Table 1 Average TTO value by age group, for the health states associated to statistically significant differences (99%)

Discussion

We have found that the oldest respondents in the MVH dataset value health profiles lower than younger respondents.Footnote 13 This finding contributes to the debate about whether there is a case for using age-specific utilities in HTAs.

In an ideal world, the preferences of all individuals in society could be known and judgements about the cost-effectiveness of a given technology could be made for each person individually. However, this is clearly infeasible, so the average preferences of a sample of the public are used to infer the preferences of wider society. Sculpher and Gafni [15] liken this to searching for a figurative ‘representative individual’, when in fact such an individual cannot exist due to the considerable heterogeneity in people’s preferences. Further, the correct way of ‘averaging’ preference data is unclear [16] and the average of all observed preferences is not the same as the preference of the average person. The use of average preferences, combined with an appropriate decision rule, results in the technology “either being considered ‘cost-effective’ or ‘not cost-effective’ for all individuals regardless of the variation between individuals which underlies the average preferences” [15]. Ignoring heterogeneity thus results in a suboptimal use of scarce heath care resources.

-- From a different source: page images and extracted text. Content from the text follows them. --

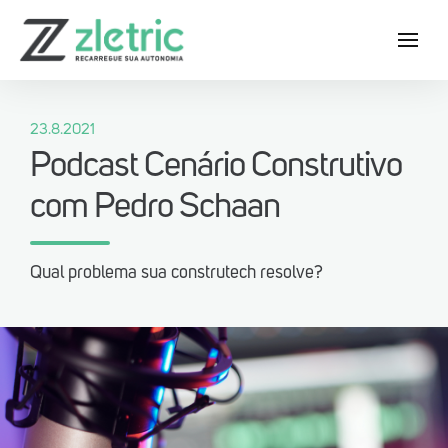
23.8.2021
Podcast Cenário Construtivo
com Pedro Schaan
Baixe agora o App Zletric e conheça
as nossas estações de recarga
Qual problema sua construtech resolve?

Sculpher and Gafni [15] argue that preference sub-group analysis can recognise that there may exist a sub-group of a population whose preferences are sufficiently different to the whole-group average so as to produce qualitatively different incremental cost-effectiveness ratios. This opens up the possibility that a technology is cost-ineffective on average but cost-effective for a sub-group whose preferences over health are more closely aligned to the benefits offered by the technology (see Robinson and Parkin [17] for a critique of this position).

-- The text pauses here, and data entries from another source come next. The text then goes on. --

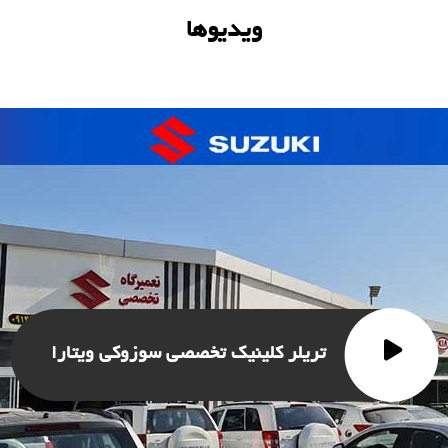
ویدیوها
تریلر کلینیک تخصصی سوزوکی ویتارا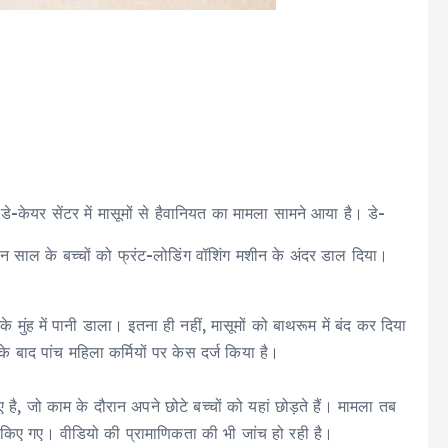
े-केयर सेंटर में मासूमों से हैवानियत का मामला सामने आया है। डे-
तीन साल के बच्चों को फ्रंट-लोडिंग वॉशिंग मशीन के अंदर डाल दिया।
नके मुंह में पानी डाला। इतना ही नहीं, मासूमों को बाथरूम में बंद कर दिया
बाद पांच महिला कर्मियों पर केस दर्ज किया है।
ए है, जो काम के दौरान अपने छोटे बच्चों को यहां छोड़ते हैं। मामला तब
झा किए गए। वीडियो की प्रामाणिकता की भी जांच हो रही है।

UK health care decision makers are required to respect anti-discrimination legislation that states that patients must not be denied (or have restricted) access to NHS care because of their age. This suggests that it would not be acceptable to use age as a basis for defining sub-groups if this results in denying patients access to treatment based solely on their age. On the other hand, NICE’s Social Value Judgements guide notes that its guidance might be able to refer to age if, amongst other things, “there is good evidence, or good grounds, for believing that because of their age patients will respond differently to the treatment in question” [18]. In other words, age-based sub-groups are acceptable if they are clinically relevant.

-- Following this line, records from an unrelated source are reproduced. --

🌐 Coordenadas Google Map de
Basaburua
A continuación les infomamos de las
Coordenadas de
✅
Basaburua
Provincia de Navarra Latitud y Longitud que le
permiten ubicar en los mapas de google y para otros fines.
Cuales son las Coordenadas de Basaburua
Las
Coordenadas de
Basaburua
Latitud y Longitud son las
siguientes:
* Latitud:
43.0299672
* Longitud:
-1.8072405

To give an extreme hypothetical example, suppose there was evidence that people aged under 68 years placed very little weight on improvements in mobility whereas people aged 68 years and over placed very much importance on this dimension. This suggests that a treatment whose primary clinical effect is to improve the patient’s ability to walk about would generate substantial health benefits for the older sub-group but few benefits for the younger sub-group. These health benefits could be expressed in terms of QALYs—treating older patients would result in a large QALY gain whereas treating younger patients would not. It is unclear whether such a case would be interpreted by NICE as demonstrating relevant differences in effects across age groups, and, therefore, whether age-specific guidance in relation to this treatment would be justified.